Registro XII — Graça divina
Sem fronteiras《registros aleatórios de uma jornada não planejada》
Hesitei. Até um diálogo íntimo se constituir em uma percepção de que sempre escrevo sobre coisas pessoais, porque são também coletivas. Os processos do corpo são transições comuns. Então por que o tabu?
O corpo que tem útero é velado. Seus órgãos escondidos se expressam ciclicamente. Em sangue. Saem da caverna escura para escrever o que poucas pessoas querem ler.
Força e fragilidade se misturam em um amálgama que forma o ser em matéria indefinida, ilimitada, livre. E de tão livre que é, poucas pessoas querem ler.
É dolorido. Na carne do órgão e na alma. Como todo processo é. Nascer dói; morrer dói. No intervalo, vivemos os ecos da dor e esse incômodo constante do estar físico, que é um eterno transformar-se. Devido a essa constante metamorfose, poucas pessoas querem saber.
Muitas querem controlar.
Na inconstância, buscamos por certezas, solos firmes onde pisar, sem saber que tudo é nuvem. Ainda pratico a arte de andar, para aprender. A toda queda, verto lágrimas. Recentemente, lembrei-me do choro das tantas vezes que nasci. Engatinhar se faz uma saída, quando erguer-me parece impossível. Porque é crucial manter o pulsar do coração.

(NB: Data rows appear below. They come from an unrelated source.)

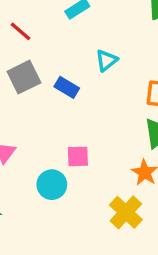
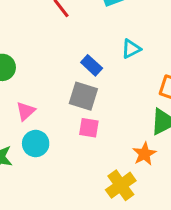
gray square: (24, 77) -> (83, 96), moved, turned 32
cyan circle: (52, 185) -> (36, 144), moved

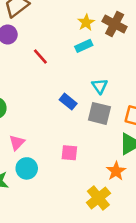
cyan triangle: (131, 49) -> (100, 86), turned -35
gray square: (83, 96) -> (99, 113), moved

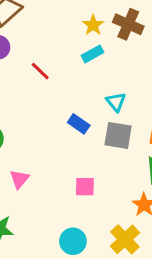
cyan circle: (27, 168) -> (73, 241), moved

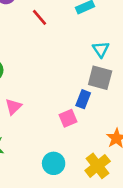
blue rectangle: (79, 124) -> (83, 99), moved, turned 72
pink square: (85, 187) -> (68, 118), turned -30

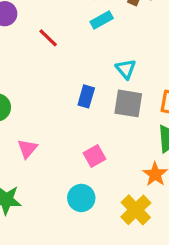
blue rectangle: (83, 99) -> (86, 96), moved
cyan circle: (54, 163) -> (81, 198), moved

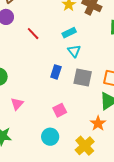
cyan rectangle: (102, 20) -> (69, 33), moved
cyan triangle: (126, 69) -> (74, 51), moved

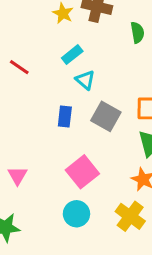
gray square: (83, 77) -> (106, 116), turned 30
pink square: (60, 110) -> (82, 172), size x1.5

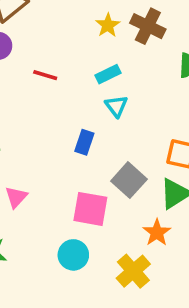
red line: (19, 67) -> (45, 75), turned -30
gray square: (106, 116) -> (129, 180), moved
pink square: (82, 172) -> (90, 209), turned 36

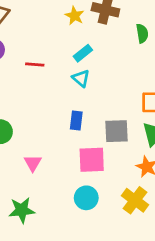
cyan triangle: (116, 106) -> (81, 78), moved
blue rectangle: (84, 142) -> (76, 121), moved
gray square: (129, 180) -> (116, 131), turned -32

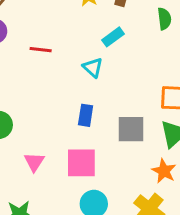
cyan rectangle: (83, 53) -> (113, 37), moved
pink square: (92, 160) -> (81, 163), moved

Meu corpo tem seios, vagina, útero, ovários e hormônios. Meu corpo sangra. Antes, apenas quando algo se rompia, quando a pele se abria; desde 1985, algo se rompe em ciclos também. Eu me quebro em meno (do grego, mês) rreia (do grego, fluxo). E o fluxo, dizem, é fértil, até a “rreia” virar “pausa”.
Este corpo, na lei, tem personalidade, que tem direitos “intransmissíveis e irrenunciáveis, não podendo o seu exercício sofrer limitação voluntária […] pode-se exigir que cesse a ameaça […] e reclamar perdas e danos […] A vida privada da pessoa natural é inviolável”.* Mas tudo isto ao meu redor é social. Deste corpo, fazem objeto banal. O homem, tão exposto, tão cheio de si, tão dono do solo estável e sagrado que não existe, entende em sua ignorância que estamos a servir. Mas ele se esquece que se é Deus, é um, é eu, é nós.
Somos.
Cansei. Não porque avizinho o meio século de vida. Exauri-me. Cansei. Não porque trabalhei, assistindo pela mesma janela as trocas de turno entre sol e lua. Desgastei-me.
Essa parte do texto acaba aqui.